Exercise:
How many of the lines below hold "Loire"? Only the number, please.

Data for review:
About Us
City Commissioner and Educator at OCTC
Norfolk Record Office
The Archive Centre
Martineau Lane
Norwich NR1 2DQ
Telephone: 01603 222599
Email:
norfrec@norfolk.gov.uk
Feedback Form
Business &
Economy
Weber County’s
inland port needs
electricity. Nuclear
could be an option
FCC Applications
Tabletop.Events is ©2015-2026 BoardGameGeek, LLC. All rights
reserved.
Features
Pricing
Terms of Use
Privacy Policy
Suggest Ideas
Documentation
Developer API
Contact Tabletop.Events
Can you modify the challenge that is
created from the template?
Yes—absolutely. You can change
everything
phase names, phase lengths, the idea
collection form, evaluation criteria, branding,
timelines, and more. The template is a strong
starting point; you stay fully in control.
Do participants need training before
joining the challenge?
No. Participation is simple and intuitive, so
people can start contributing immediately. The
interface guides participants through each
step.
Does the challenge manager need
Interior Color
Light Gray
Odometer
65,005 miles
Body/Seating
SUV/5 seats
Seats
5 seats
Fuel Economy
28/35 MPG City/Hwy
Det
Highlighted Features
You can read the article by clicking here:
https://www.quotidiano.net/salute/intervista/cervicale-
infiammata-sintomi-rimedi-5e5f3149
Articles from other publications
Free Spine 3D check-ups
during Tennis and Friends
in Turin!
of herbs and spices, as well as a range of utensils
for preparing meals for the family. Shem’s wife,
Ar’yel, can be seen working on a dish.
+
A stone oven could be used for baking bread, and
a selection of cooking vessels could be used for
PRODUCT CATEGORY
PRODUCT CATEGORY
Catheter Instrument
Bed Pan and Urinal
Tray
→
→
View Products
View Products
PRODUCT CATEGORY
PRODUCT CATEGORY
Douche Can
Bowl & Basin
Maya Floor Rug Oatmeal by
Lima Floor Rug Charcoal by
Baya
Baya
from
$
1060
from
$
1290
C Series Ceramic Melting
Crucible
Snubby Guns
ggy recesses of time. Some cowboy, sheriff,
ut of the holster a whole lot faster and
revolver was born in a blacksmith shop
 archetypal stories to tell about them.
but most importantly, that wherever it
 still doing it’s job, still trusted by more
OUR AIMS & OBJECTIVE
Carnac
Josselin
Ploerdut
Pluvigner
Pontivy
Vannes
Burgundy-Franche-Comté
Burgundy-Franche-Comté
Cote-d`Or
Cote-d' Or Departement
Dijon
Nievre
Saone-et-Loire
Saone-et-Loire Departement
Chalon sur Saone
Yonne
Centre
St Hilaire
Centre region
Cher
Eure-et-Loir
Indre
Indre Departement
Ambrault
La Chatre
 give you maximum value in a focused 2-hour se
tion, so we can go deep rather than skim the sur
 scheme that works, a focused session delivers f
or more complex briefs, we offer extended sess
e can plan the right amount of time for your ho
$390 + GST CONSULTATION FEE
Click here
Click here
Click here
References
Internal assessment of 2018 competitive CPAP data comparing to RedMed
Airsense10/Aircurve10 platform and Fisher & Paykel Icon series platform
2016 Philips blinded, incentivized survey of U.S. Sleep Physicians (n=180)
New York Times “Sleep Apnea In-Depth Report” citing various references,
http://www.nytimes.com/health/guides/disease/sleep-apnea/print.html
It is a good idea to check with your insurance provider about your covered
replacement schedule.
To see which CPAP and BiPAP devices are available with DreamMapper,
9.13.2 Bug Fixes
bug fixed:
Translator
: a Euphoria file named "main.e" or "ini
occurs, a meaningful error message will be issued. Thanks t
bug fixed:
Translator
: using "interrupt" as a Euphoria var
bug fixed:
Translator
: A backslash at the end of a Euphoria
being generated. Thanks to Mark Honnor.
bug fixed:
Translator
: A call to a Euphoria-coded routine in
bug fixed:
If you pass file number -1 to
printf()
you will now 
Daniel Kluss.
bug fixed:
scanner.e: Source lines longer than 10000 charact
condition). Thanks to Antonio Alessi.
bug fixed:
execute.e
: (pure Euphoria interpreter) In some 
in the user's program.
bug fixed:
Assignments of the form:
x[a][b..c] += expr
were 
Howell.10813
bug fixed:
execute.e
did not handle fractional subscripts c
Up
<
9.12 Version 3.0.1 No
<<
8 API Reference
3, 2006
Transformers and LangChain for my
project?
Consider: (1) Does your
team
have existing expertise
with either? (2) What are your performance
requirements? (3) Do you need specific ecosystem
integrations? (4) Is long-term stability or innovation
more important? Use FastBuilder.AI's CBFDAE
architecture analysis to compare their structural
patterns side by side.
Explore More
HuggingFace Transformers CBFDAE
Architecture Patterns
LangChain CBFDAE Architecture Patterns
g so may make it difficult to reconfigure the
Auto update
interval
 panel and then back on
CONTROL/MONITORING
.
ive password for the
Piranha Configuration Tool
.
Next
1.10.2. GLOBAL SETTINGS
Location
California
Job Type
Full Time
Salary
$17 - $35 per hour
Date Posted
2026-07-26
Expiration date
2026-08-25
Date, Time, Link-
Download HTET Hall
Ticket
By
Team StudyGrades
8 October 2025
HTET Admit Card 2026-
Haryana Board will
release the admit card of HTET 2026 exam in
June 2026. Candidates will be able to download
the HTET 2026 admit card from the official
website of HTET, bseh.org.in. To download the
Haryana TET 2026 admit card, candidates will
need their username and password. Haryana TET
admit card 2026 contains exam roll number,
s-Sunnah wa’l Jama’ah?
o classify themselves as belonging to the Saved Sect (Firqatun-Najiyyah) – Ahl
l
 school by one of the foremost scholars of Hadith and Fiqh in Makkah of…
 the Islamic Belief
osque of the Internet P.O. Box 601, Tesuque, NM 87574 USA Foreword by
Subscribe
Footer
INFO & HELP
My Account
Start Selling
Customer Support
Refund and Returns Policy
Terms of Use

Task solution:
2